╭─ EXERCISE DATA
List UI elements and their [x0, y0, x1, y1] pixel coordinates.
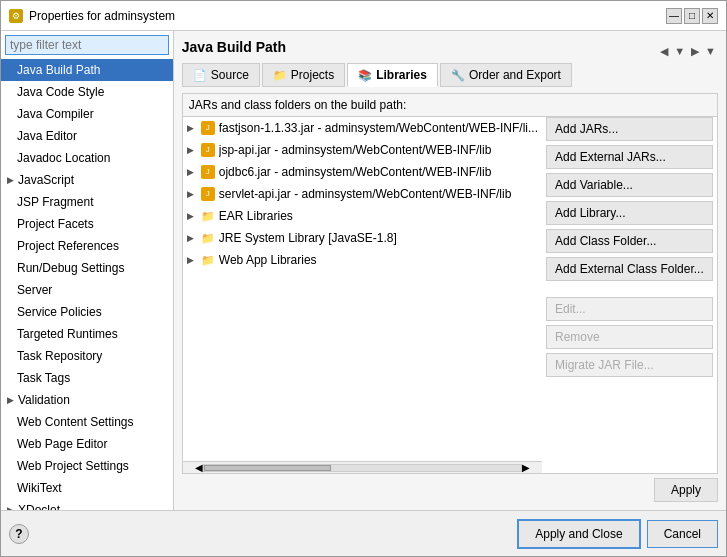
action-btn-add-variable-[interactable]: Add Variable...	[546, 173, 713, 197]
tab-label: Order and Export	[469, 68, 561, 82]
tree-item[interactable]: Task Repository	[1, 345, 173, 367]
tree-item[interactable]: Web Page Editor	[1, 433, 173, 455]
hscroll-track[interactable]	[203, 464, 522, 472]
tree-item[interactable]: Javadoc Location	[1, 147, 173, 169]
tab-label: Projects	[291, 68, 334, 82]
tabs-bar: 📄Source📁Projects📚Libraries🔧Order and Exp…	[182, 63, 718, 87]
jar-list[interactable]: ▶Jfastjson-1.1.33.jar - adminsystem/WebC…	[183, 117, 542, 461]
tree-item[interactable]: Java Editor	[1, 125, 173, 147]
maximize-button[interactable]: □	[684, 8, 700, 24]
jar-file-icon: 📁	[201, 231, 215, 245]
action-btn-add-external-jars-[interactable]: Add External JARs...	[546, 145, 713, 169]
tree-item[interactable]: Server	[1, 279, 173, 301]
tree-item[interactable]: Service Policies	[1, 301, 173, 323]
tree-item-label: Project Facets	[17, 215, 94, 233]
hscroll-left-icon[interactable]: ◀	[195, 462, 203, 473]
tree-item-label: Task Tags	[17, 369, 70, 387]
hscroll-right-icon[interactable]: ▶	[522, 462, 530, 473]
jar-list-item[interactable]: ▶📁EAR Libraries	[183, 205, 542, 227]
tree-item-label: Run/Debug Settings	[17, 259, 124, 277]
hscroll-thumb[interactable]	[204, 465, 331, 471]
content-label: JARs and class folders on the build path…	[183, 94, 717, 117]
jar-file-icon: J	[201, 165, 215, 179]
tree-item[interactable]: Project References	[1, 235, 173, 257]
tree-item[interactable]: Java Code Style	[1, 81, 173, 103]
tree-item[interactable]: Run/Debug Settings	[1, 257, 173, 279]
tree-item-label: WikiText	[17, 479, 62, 497]
title-bar-left: ⚙ Properties for adminsystem	[9, 9, 175, 23]
tree-item[interactable]: ▶Validation	[1, 389, 173, 411]
tree-item[interactable]: Web Project Settings	[1, 455, 173, 477]
tree-expand-icon: ▶	[7, 391, 14, 409]
filter-input[interactable]	[5, 35, 169, 55]
jar-list-item[interactable]: ▶Jjsp-api.jar - adminsystem/WebContent/W…	[183, 139, 542, 161]
tree-item-label: XDoclet	[18, 501, 60, 510]
tree-item[interactable]: ▶JavaScript	[1, 169, 173, 191]
tree-item[interactable]: WikiText	[1, 477, 173, 499]
jar-item-label: servlet-api.jar - adminsystem/WebContent…	[219, 185, 512, 203]
tree-item-label: Web Content Settings	[17, 413, 134, 431]
cancel-button[interactable]: Cancel	[647, 520, 718, 548]
bottom-buttons: Apply and Close Cancel	[517, 519, 718, 549]
nav-dropdown-icon[interactable]: ▼	[672, 43, 687, 60]
tab-order-and-export[interactable]: 🔧Order and Export	[440, 63, 572, 87]
tree-item[interactable]: Task Tags	[1, 367, 173, 389]
jar-list-container: ▶Jfastjson-1.1.33.jar - adminsystem/WebC…	[183, 117, 542, 473]
action-btn-add-library-[interactable]: Add Library...	[546, 201, 713, 225]
nav-forward-dropdown-icon[interactable]: ▼	[703, 43, 718, 60]
tree-item[interactable]: JSP Fragment	[1, 191, 173, 213]
tree-item[interactable]: Java Build Path	[1, 59, 173, 81]
tree-expand-icon: ▶	[7, 171, 14, 189]
left-panel: Java Build PathJava Code StyleJava Compi…	[1, 31, 174, 510]
action-btn-add-jars-[interactable]: Add JARs...	[546, 117, 713, 141]
tree-item-label: Java Code Style	[17, 83, 104, 101]
tab-projects[interactable]: 📁Projects	[262, 63, 345, 87]
jar-list-item[interactable]: ▶Jojdbc6.jar - adminsystem/WebContent/WE…	[183, 161, 542, 183]
nav-forward-icon[interactable]: ▶	[689, 43, 701, 60]
tree-item-label: Javadoc Location	[17, 149, 110, 167]
tab-source[interactable]: 📄Source	[182, 63, 260, 87]
tree-item-label: JSP Fragment	[17, 193, 93, 211]
tree-item[interactable]: Java Compiler	[1, 103, 173, 125]
jar-list-item[interactable]: ▶Jfastjson-1.1.33.jar - adminsystem/WebC…	[183, 117, 542, 139]
nav-back-icon[interactable]: ◀	[658, 43, 670, 60]
tree-item-label: Java Compiler	[17, 105, 94, 123]
jar-list-item[interactable]: ▶Jservlet-api.jar - adminsystem/WebConte…	[183, 183, 542, 205]
jar-item-label: fastjson-1.1.33.jar - adminsystem/WebCon…	[219, 119, 538, 137]
minimize-button[interactable]: —	[666, 8, 682, 24]
tree-item[interactable]: Web Content Settings	[1, 411, 173, 433]
jar-expand-icon: ▶	[187, 141, 197, 159]
main-content: Java Build PathJava Code StyleJava Compi…	[1, 31, 726, 510]
tab-icon: 📚	[358, 69, 372, 82]
jar-list-item[interactable]: ▶📁JRE System Library [JavaSE-1.8]	[183, 227, 542, 249]
jar-expand-icon: ▶	[187, 207, 197, 225]
help-button[interactable]: ?	[9, 524, 29, 544]
jar-expand-icon: ▶	[187, 229, 197, 247]
action-buttons: Add JARs...Add External JARs...Add Varia…	[542, 117, 717, 473]
tree-item-label: Server	[17, 281, 52, 299]
jar-list-item[interactable]: ▶📁Web App Libraries	[183, 249, 542, 271]
tree-item[interactable]: Project Facets	[1, 213, 173, 235]
jar-expand-icon: ▶	[187, 163, 197, 181]
tree-item-label: JavaScript	[18, 171, 74, 189]
panel-title: Java Build Path	[182, 39, 286, 55]
close-button[interactable]: ✕	[702, 8, 718, 24]
action-btn-add-class-folder-[interactable]: Add Class Folder...	[546, 229, 713, 253]
properties-dialog: ⚙ Properties for adminsystem — □ ✕ Java …	[0, 0, 727, 557]
action-btn-add-external-class-folder-[interactable]: Add External Class Folder...	[546, 257, 713, 281]
tree-item-label: Targeted Runtimes	[17, 325, 118, 343]
jar-item-label: Web App Libraries	[219, 251, 317, 269]
jar-file-icon: 📁	[201, 253, 215, 267]
tree-item[interactable]: ▶XDoclet	[1, 499, 173, 510]
tree-scroll[interactable]: Java Build PathJava Code StyleJava Compi…	[1, 59, 173, 510]
tree-expand-icon: ▶	[7, 501, 14, 510]
apply-close-button[interactable]: Apply and Close	[517, 519, 640, 549]
apply-button[interactable]: Apply	[654, 478, 718, 502]
tree-item-label: Task Repository	[17, 347, 102, 365]
tab-libraries[interactable]: 📚Libraries	[347, 63, 438, 87]
tree-item[interactable]: Targeted Runtimes	[1, 323, 173, 345]
jar-scrollbar: ◀ ▶	[183, 461, 542, 473]
title-controls: — □ ✕	[666, 8, 718, 24]
jar-item-label: jsp-api.jar - adminsystem/WebContent/WEB…	[219, 141, 492, 159]
jar-item-label: EAR Libraries	[219, 207, 293, 225]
╰─
§ YOUR ASSIGNMENT:
Keep the pictures out and transcribe the listing exactly.

§ REPLY:
List UI elements and their [x0, y0, x1, y1] pixel coordinates.
action-btn-add-variable-[interactable]: Add Variable...	[546, 173, 713, 197]
tab-label: Order and Export	[469, 68, 561, 82]
tree-item[interactable]: Task Repository	[1, 345, 173, 367]
tree-item[interactable]: Web Page Editor	[1, 433, 173, 455]
hscroll-track[interactable]	[203, 464, 522, 472]
tree-item[interactable]: Javadoc Location	[1, 147, 173, 169]
tab-label: Projects	[291, 68, 334, 82]
tabs-bar: 📄Source📁Projects📚Libraries🔧Order and Exp…	[182, 63, 718, 87]
jar-list[interactable]: ▶Jfastjson-1.1.33.jar - adminsystem/WebC…	[183, 117, 542, 461]
tree-item[interactable]: Java Editor	[1, 125, 173, 147]
maximize-button[interactable]: □	[684, 8, 700, 24]
jar-file-icon: 📁	[201, 231, 215, 245]
action-btn-add-external-jars-[interactable]: Add External JARs...	[546, 145, 713, 169]
tree-item[interactable]: Server	[1, 279, 173, 301]
tree-item[interactable]: Service Policies	[1, 301, 173, 323]
tree-item-label: Project Facets	[17, 215, 94, 233]
hscroll-left-icon[interactable]: ◀	[195, 462, 203, 473]
tree-item-label: Task Tags	[17, 369, 70, 387]
hscroll-right-icon[interactable]: ▶	[522, 462, 530, 473]
jar-list-item[interactable]: ▶📁EAR Libraries	[183, 205, 542, 227]
tree-item-label: Run/Debug Settings	[17, 259, 124, 277]
hscroll-thumb[interactable]	[204, 465, 331, 471]
content-label: JARs and class folders on the build path…	[183, 94, 717, 117]
jar-file-icon: J	[201, 165, 215, 179]
tree-item[interactable]: Project References	[1, 235, 173, 257]
tree-item[interactable]: Java Code Style	[1, 81, 173, 103]
tree-item[interactable]: Run/Debug Settings	[1, 257, 173, 279]
tree-item-label: WikiText	[17, 479, 62, 497]
title-bar-left: ⚙ Properties for adminsystem	[9, 9, 175, 23]
tree-item[interactable]: ▶Validation	[1, 389, 173, 411]
tree-item[interactable]: Web Project Settings	[1, 455, 173, 477]
tree-expand-icon: ▶	[7, 391, 14, 409]
filter-input[interactable]	[5, 35, 169, 55]
jar-list-item[interactable]: ▶Jjsp-api.jar - adminsystem/WebContent/W…	[183, 139, 542, 161]
tree-item-label: XDoclet	[18, 501, 60, 510]
tree-item[interactable]: ▶JavaScript	[1, 169, 173, 191]
tree-item[interactable]: WikiText	[1, 477, 173, 499]
jar-item-label: servlet-api.jar - adminsystem/WebContent…	[219, 185, 512, 203]
tree-item-label: Web Content Settings	[17, 413, 134, 431]
cancel-button[interactable]: Cancel	[647, 520, 718, 548]
bottom-buttons: Apply and Close Cancel	[517, 519, 718, 549]
nav-dropdown-icon[interactable]: ▼	[672, 43, 687, 60]
tab-order-and-export[interactable]: 🔧Order and Export	[440, 63, 572, 87]
tree-item[interactable]: Task Tags	[1, 367, 173, 389]
jar-list-container: ▶Jfastjson-1.1.33.jar - adminsystem/WebC…	[183, 117, 542, 473]
action-btn-add-library-[interactable]: Add Library...	[546, 201, 713, 225]
nav-forward-dropdown-icon[interactable]: ▼	[703, 43, 718, 60]
tree-item[interactable]: JSP Fragment	[1, 191, 173, 213]
tree-item[interactable]: Java Build Path	[1, 59, 173, 81]
tree-expand-icon: ▶	[7, 171, 14, 189]
left-panel: Java Build PathJava Code StyleJava Compi…	[1, 31, 174, 510]
action-btn-add-jars-[interactable]: Add JARs...	[546, 117, 713, 141]
tree-item-label: Java Code Style	[17, 83, 104, 101]
tab-projects[interactable]: 📁Projects	[262, 63, 345, 87]
jar-list-item[interactable]: ▶Jojdbc6.jar - adminsystem/WebContent/WE…	[183, 161, 542, 183]
nav-forward-icon[interactable]: ▶	[689, 43, 701, 60]
tree-item-label: Javadoc Location	[17, 149, 110, 167]
tab-source[interactable]: 📄Source	[182, 63, 260, 87]
tree-item-label: JSP Fragment	[17, 193, 93, 211]
tree-item[interactable]: Java Compiler	[1, 103, 173, 125]
jar-list-item[interactable]: ▶Jfastjson-1.1.33.jar - adminsystem/WebC…	[183, 117, 542, 139]
nav-back-icon[interactable]: ◀	[658, 43, 670, 60]
tree-item-label: Java Compiler	[17, 105, 94, 123]
jar-list-item[interactable]: ▶Jservlet-api.jar - adminsystem/WebConte…	[183, 183, 542, 205]
jar-item-label: fastjson-1.1.33.jar - adminsystem/WebCon…	[219, 119, 538, 137]
minimize-button[interactable]: —	[666, 8, 682, 24]
tree-item[interactable]: Web Content Settings	[1, 411, 173, 433]
jar-expand-icon: ▶	[187, 141, 197, 159]
main-content: Java Build PathJava Code StyleJava Compi…	[1, 31, 726, 510]
tab-icon: 📚	[358, 69, 372, 82]
jar-list-item[interactable]: ▶📁JRE System Library [JavaSE-1.8]	[183, 227, 542, 249]
jar-expand-icon: ▶	[187, 207, 197, 225]
help-button[interactable]: ?	[9, 524, 29, 544]
jar-expand-icon: ▶	[187, 229, 197, 247]
action-buttons: Add JARs...Add External JARs...Add Varia…	[542, 117, 717, 473]
tree-item-label: Server	[17, 281, 52, 299]
jar-list-item[interactable]: ▶📁Web App Libraries	[183, 249, 542, 271]
tree-item[interactable]: Project Facets	[1, 213, 173, 235]
jar-expand-icon: ▶	[187, 163, 197, 181]
tree-item-label: JavaScript	[18, 171, 74, 189]
panel-title: Java Build Path	[182, 39, 286, 55]
close-button[interactable]: ✕	[702, 8, 718, 24]
action-btn-add-class-folder-[interactable]: Add Class Folder...	[546, 229, 713, 253]
properties-dialog: ⚙ Properties for adminsystem — □ ✕ Java …	[0, 0, 727, 557]
action-btn-add-external-class-folder-[interactable]: Add External Class Folder...	[546, 257, 713, 281]
tree-item-label: Targeted Runtimes	[17, 325, 118, 343]
jar-item-label: Web App Libraries	[219, 251, 317, 269]
jar-file-icon: 📁	[201, 253, 215, 267]
tree-item[interactable]: ▶XDoclet	[1, 499, 173, 510]
tree-scroll[interactable]: Java Build PathJava Code StyleJava Compi…	[1, 59, 173, 510]
tree-expand-icon: ▶	[7, 501, 14, 510]
apply-close-button[interactable]: Apply and Close	[517, 519, 640, 549]
apply-button[interactable]: Apply	[654, 478, 718, 502]
tree-item-label: Task Repository	[17, 347, 102, 365]
tab-libraries[interactable]: 📚Libraries	[347, 63, 438, 87]
tree-item[interactable]: Targeted Runtimes	[1, 323, 173, 345]
jar-scrollbar: ◀ ▶	[183, 461, 542, 473]
title-controls: — □ ✕	[666, 8, 718, 24]
jar-item-label: jsp-api.jar - adminsystem/WebContent/WEB…	[219, 141, 492, 159]
jar-item-label: EAR Libraries	[219, 207, 293, 225]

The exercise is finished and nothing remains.